How to Wet Sand Paint on a Carby braniac
Wet sanding new paint on a car is very important if you want to get that paint to look it's best, having a glassy smooth look and feel!
Wet sanding is meant to flatten and level out new paint, remove small runs or sags, remove surface debris that landed on the paint while it was wet, flatten out orange peel along with minor pot holes, which are called "fish eyes," within the paint. Rubbing compound is applied after a wet sand to bring the color of the paint back to life before clear coat or "Silicone Free" glaze applications. NOTE: You should not apply any wax until the paint has had 60 to 90 days to completely dry and get hard.
Allow new paint to dry at least 24 hours before wet sanding, though the time will vary depending on temperature, humidity levels and how many coats of paint were applied. Simply, just be sure the paint is good and dry before wet sanding.
Set up your materials. The picture shows 1000 grit sand paper, which is the coarsest you should ever use, 1500 and 2000 grit is more advised unless you have serious runs that need the 1000 grit, along with a flexible sanding block and dish pail of water. A drop of dish soap has been added to the water to help keep it slick. Be sure you have your misting spray bottle ready and that you have good lighting set up.
Mist the surface you are about to sand with plenty of water. Start with a small area of maybe 12 x 12 inches till you get the feel for this. Wrap your sand paper over the sanding block and dip it into your water pail getting it nice and wet. Work the 1000 grit with light pressure over any prominent flaws in a level smooth motion, dipping your block and misting the surface often, keeping it wet at all times.
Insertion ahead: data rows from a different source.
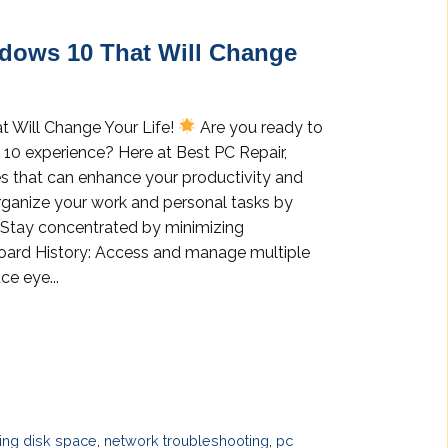
ndows 10 That Will Change
t Will Change Your Life!
Are you ready to
 10 experience? Here at Best PC Repair,
es that can enhance your productivity and
Organize your work and personal tasks by
: Stay concentrated by minimizing
pboard History: Access and manage multiple
ce eye...
ng disk space
,
network troubleshooting
,
pc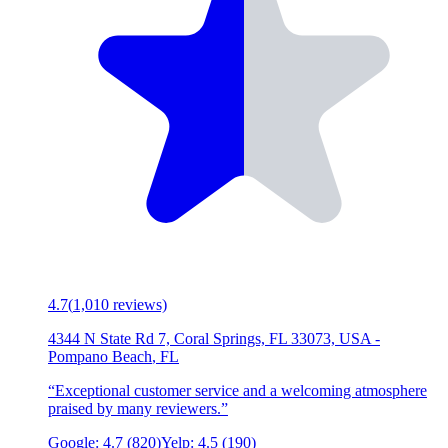
4.7
(
1,010
reviews)
4344 N State Rd 7, Coral Springs, FL 33073, USA
-
Pompano Beach
,
FL
“
Exceptional customer service and a welcoming atmosphere
praised by many reviewers.
”
Google:
4.7
(
820
)
Yelp:
4.5
(
190
)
To see where you are at wipe the area dry with your soft rag and work your way to finer grits of 1500 for instance, or even 2000 for final sanding over the entire area after flaws have been removed with the coarser 1000 grit which is most likely to leave sanding marks. Always work with the block and avoid using finger pressure without the block unless you are forced to around tight spots where the block won't fit. Avoid sanding on contours or edges of the car, it is "very" easy to remove the paint completely. Use extremely light pressure on these areas if you must touch them at all.
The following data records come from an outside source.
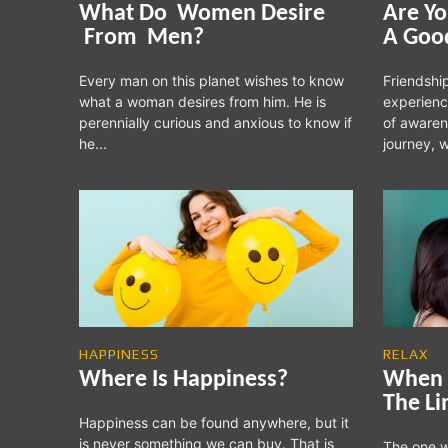
What Do Women Desire
Are Yo
From Men?
A Goo
Every man on this planet wishes to know
Friendship
what a woman desires from him. He is
experienc
perennially curious and anxious to know if
of awaren
he...
journey, w
HAPPINESS
RELAX
Where Is Happiness?
When 
The Li
Happiness can be found anywhere, but it
is never something we can buy. That is
The one w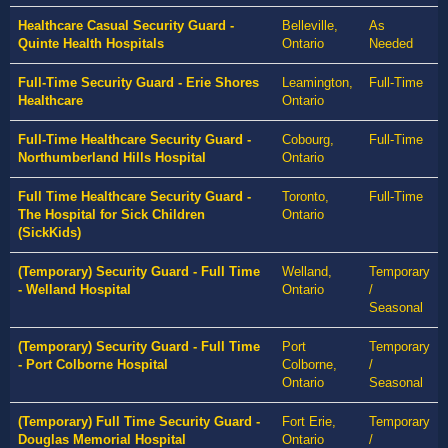
Healthcare Casual Security Guard -
Belleville,
As
Quinte Health Hospitals
Ontario
Needed
Full-Time Security Guard - Erie Shores
Leamington,
Full-Time
Healthcare
Ontario
Full-Time Healthcare Security Guard -
Cobourg,
Full-Time
Northumberland Hills Hospital
Ontario
Full Time Healthcare Security Guard -
Toronto,
Full-Time
The Hospital for Sick Children
Ontario
(SickKids)
(Temporary) Security Guard - Full Time
Welland,
Temporary
- Welland Hospital
Ontario
/
Seasonal
(Temporary) Security Guard - Full Time
Port
Temporary
- Port Colborne Hospital
Colborne,
/
Ontario
Seasonal
(Temporary) Full Time Security Guard -
Fort Erie,
Temporary
Douglas Memorial Hospital
Ontario
/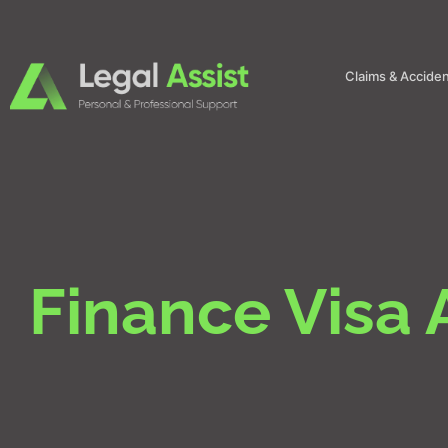
Claims & Accide
Finance Visa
After your surface is nice and smooth from your wet sanding you will need to apply a fine rubbing compound to bring the paint color back. Compound also serves to flatten out paint that may have been missed by wet sanding. Work with the compound until your paint is nice and flat and has it's shine back.
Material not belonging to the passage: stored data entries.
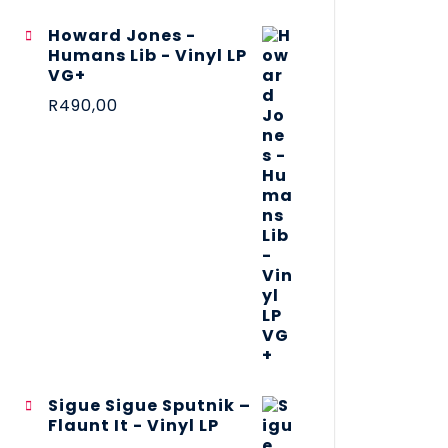
Howard Jones -
Humans Lib - Vinyl LP
VG+
R
490,00
Sigue Sigue Sputnik –
Flaunt It - Vinyl LP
After you are satisfied with the look and feel from the rubbing compound you are ready for clear coat or silicone free glaze. You will need to be sure that the surface is thoroughly washed clean from any rubbing compound or dusts that may remain if you are applying clear coat. Follow any specific directions by manufacturer before applying clear coat.
- check Use light, level and even strokes as you wet sand. In this stage the paint is impressionable and too much pressure on a wrong angle can create marks, grooves or remove the paint down to the primer.
- check Keep your water, sand paper and paint surface clean. Debris in the sand paper or on the surface may cause a scratch in the paint.
- check Work in small sections at a time and increase the area as you go along and become more confident.
- close It is imperative that the sandpaper and surface be kept "wet" at all times while sanding or you will run the risk of putting deep scratches into the paint and also run the chance of rolling up the paint.
- close Never use a coarser grit than 1000 to avoid scratching the paint, 1500 to 2000 grit is best.
- close Never use "wax" until the paint has been allowed 60 to 90 days to harden and dry. Applying wax too early may disturb the paint and cause cracking later. There are products available that are "Silicone Free" which will offer protection and gloss until it is safe to apply wax.